I want to perform LoRA Fine-tuning on an llama3 model, using the following dataset:
sst2_sent.json
sst2_sent.json example
{"sentence": "hide new secretions from the parental units", "label": 0}
{"sentence": "contains no wit , only labored gags", "label": 0}
{"sentence": "that loves its characters and communicates something rather beautiful about human nature", "label": 1}
{"sentence": "remains utterly satisfied to remain the same throughout", "label": 0}
........
I have split the data set into training data and testing data.
But I get the following error while training:
ValueError: Expected input batch_size (1024) to match target batch_size (4).
Here is my code:
def tokenize_dataset(dataset, tokenizer):
def preprocess_function(examples):
inputs = tokenizer(examples["sentence"], padding="max_length", truncation=True, max_length=128)
inputs["labels"] = examples["label"]
return inputs
return dataset.map(preprocess_function, batched=True)

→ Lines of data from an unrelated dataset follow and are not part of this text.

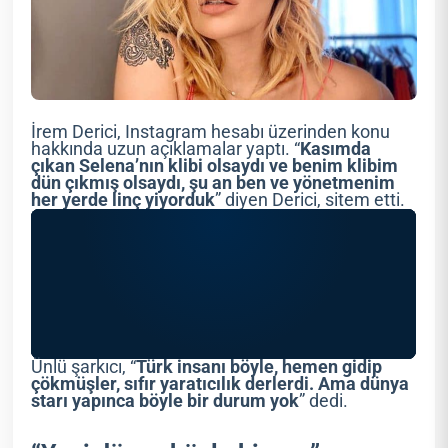
İrem Derici, Instagram hesabı üzerinden konu
hakkında uzun açıklamalar yaptı. “
Kasımda
çıkan Selena’nın klibi olsaydı ve benim klibim
dün çıkmış olsaydı, şu an ben ve yönetmenim
her yerde linç yiyorduk
” diyen Derici, sitem etti.
Ünlü şarkıcı, “
Türk insanı böyle, hemen gidip
çökmüşler, sıfır yaratıcılık derlerdi. Ama dünya
starı yapınca böyle bir durum yok
” dedi.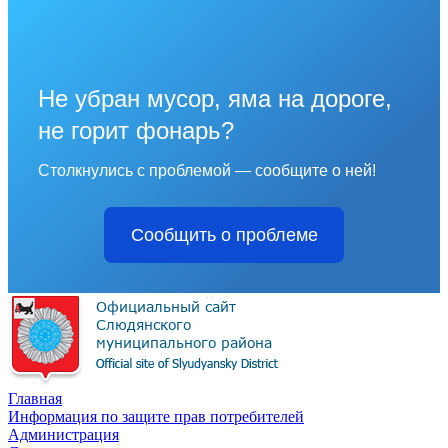
Не убран мусор, яма на дороге,
не горит фонарь?
Столкнулись с проблемой — сообщите о ней!
Сообщить о проблеме
Главная
Информация по защите прав потребителей
Администрация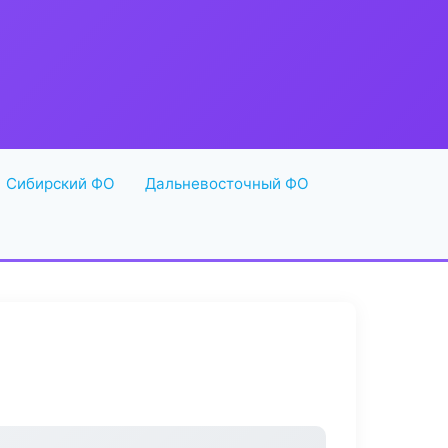
Сибирский ФО
Дальневосточный ФО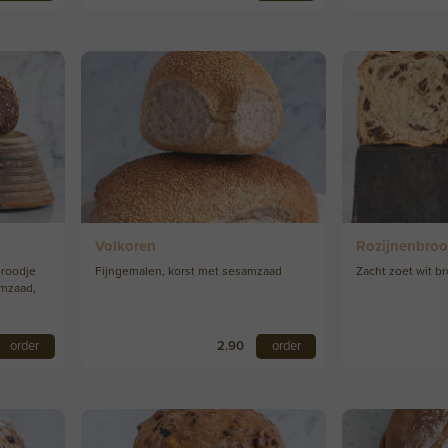
Volkoren
Rozijnenbroo
roodje
Fijngemalen, korst met sesamzaad
Zacht zoet wit b
amzaad,
order
2.90
order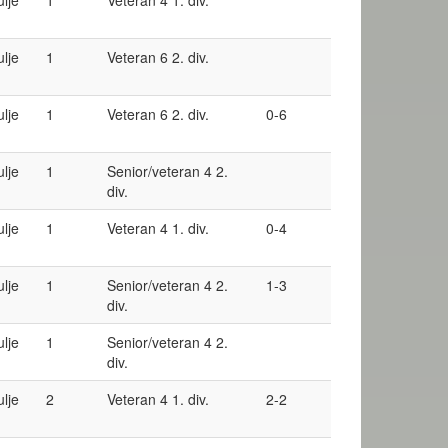
ulje
1
Veteran 4 1. div.
ulje
1
Veteran 6 2. div.
ulje
1
Veteran 6 2. div.
0-6
ulje
1
Senior/veteran 4 2.
div.
ulje
1
Veteran 4 1. div.
0-4
ulje
1
Senior/veteran 4 2.
1-3
div.
ulje
1
Senior/veteran 4 2.
div.
ulje
2
Veteran 4 1. div.
2-2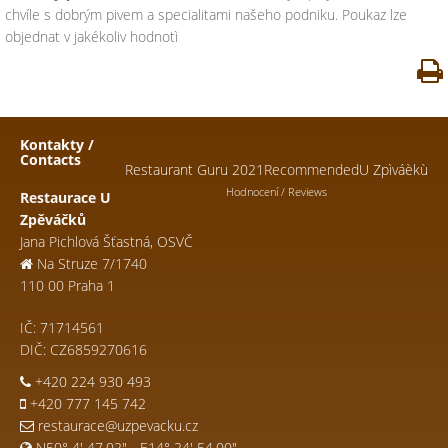
chvíle s dobrým pivem a specialitami našeho podniku. Poukaz lze
objednat v jakékoliv hodnotì
Kontakty /
Contacts
Restaurant Guru 2021
Recommended
U Zpìváèkù
Hodnocení / Reviews
Restaurace U
Zpěváčků
Jana Pichlová Šťastná, OSVČ
Na Struze 7/1740
110 00 Praha 1
IČ: 71714561
DIČ: CZ6859270616
+420 224 930 493
+420 777 145 742
restaurace@uzpevacku.cz
N50° 4' 47.02" - E14° 24' 54.00"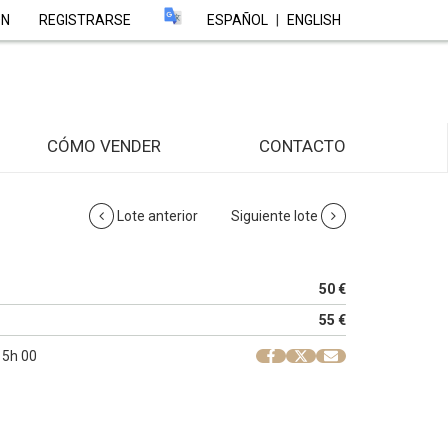
ÓN
REGISTRARSE
ESPAÑOL
|
ENGLISH
CÓMO VENDER
CONTACTO
Lote anterior
Siguiente lote
50 €
55 €
 15h 00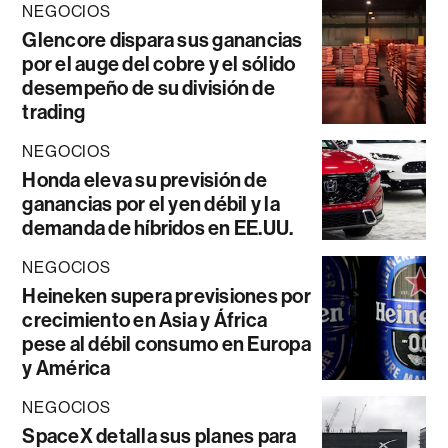
NEGOCIOS
Glencore dispara sus ganancias
por el auge del cobre y el sólido
desempeño de su división de
trading
NEGOCIOS
Honda eleva su previsión de
ganancias por el yen débil y la
demanda de híbridos en EE.UU.
NEGOCIOS
Heineken supera previsiones por
crecimiento en Asia y África
pese al débil consumo en Europa
y América
NEGOCIOS
SpaceX detalla sus planes para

def load_model(model_name):
"""Load the model and configure LoRA
"""
model = AutoModelForTokenClassification.from_pretrained(
model_name,
quantization_config=quantization_config,
device_map='cuda:0',
num_labels=2
)
lora_config = LoraConfig(
r=16,
lora_alpha=8,
target_modules=['q_proj', 'k_proj', 'v_proj', 'o_proj'],
lora_dropout=0.05,
bias='none', # wether to train bias weights, set to 'none' for attention layers
task_type='SEQ_CLS'
)
model = prepare_model_for_kbit_training(model)
return get_peft_model(model, lora_config)
def train_model(model, train_dataset, test_dataset, tokenizer, output_dir):
"""Set training parameters and fine-tune them"""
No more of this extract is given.